Credit Suisse also sees $5 more in index-level earnings both for next year and 2023. The bank’s previous estimates baked in a corporate tax hike, an outcome Golub “no longer expects.”

Notably, he doesn’t expect the index to de-rate either. Part and parcel of many a cautious outlook is the notion that a relatively hawkish Fed and rising real rates will force at least some modest multiple contraction. Even constructive outlooks (e.g., UBS’s 5,000 forecast) assume some risk to valuations.

By contrast, Credit Suisse assumes 8.5% EPS growth for 2023 and a half-point expansion of the S&P’s forward multiple (figures below from the note).

“We believe that tight spreads and low interest rates will support modest valuation upside,” Golub said.

I suppose what I’d add is that notwithstanding the temptation to enumerate everything that can go wrong, it’s sometimes useful to take a step back and otherwise flip your internal sarcasm switch off in the interest of assessing the situation dispassionately. Stocks typically rise. If you predict a down year for US equities, history isn’t on your side, especially not recent (i.e., post-GFC) history.

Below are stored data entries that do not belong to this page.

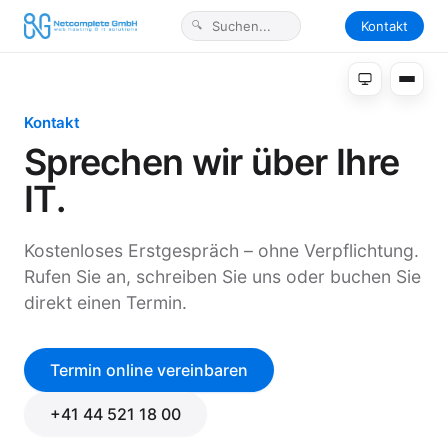
Kontakt
Kontakt
Sprechen wir über Ihre
IT.
Kostenloses Erstgespräch – ohne Verpflichtung.
Rufen Sie an, schreiben Sie uns oder buchen Sie
direkt einen Termin.
Termin online vereinbaren
+41 44 521 18 00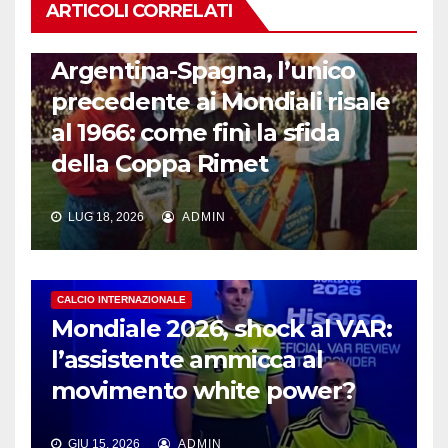
ARTICOLI CORRELATI
CALCIO INTERNAZIONALE
Argentina-Spagna, l’unico
precedente ai Mondiali risale
al 1966: come finì la sfida
della Coppa Rimet
LUG 18, 2026
ADMIN
CALCIO INTERNAZIONALE
Mondiale 2026, shock al VAR:
l’assistente ammicca al
movimento white power?
GIU 15, 2026
ADMIN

Consider that even if the Fed accelerates the taper, they’ll still be expanding the balance sheet through Q1. And even if, by some cosmic miracle, the Committee finds the courage to hike three times in 2022, that increase would still leave rates extraordinarily low. All of that is to say nothing of the fact that the Fed isn’t thinking of actually letting the balance sheet run down. The Fed will probably never be an active seller of the assets it holds, and certainly not anytime soon.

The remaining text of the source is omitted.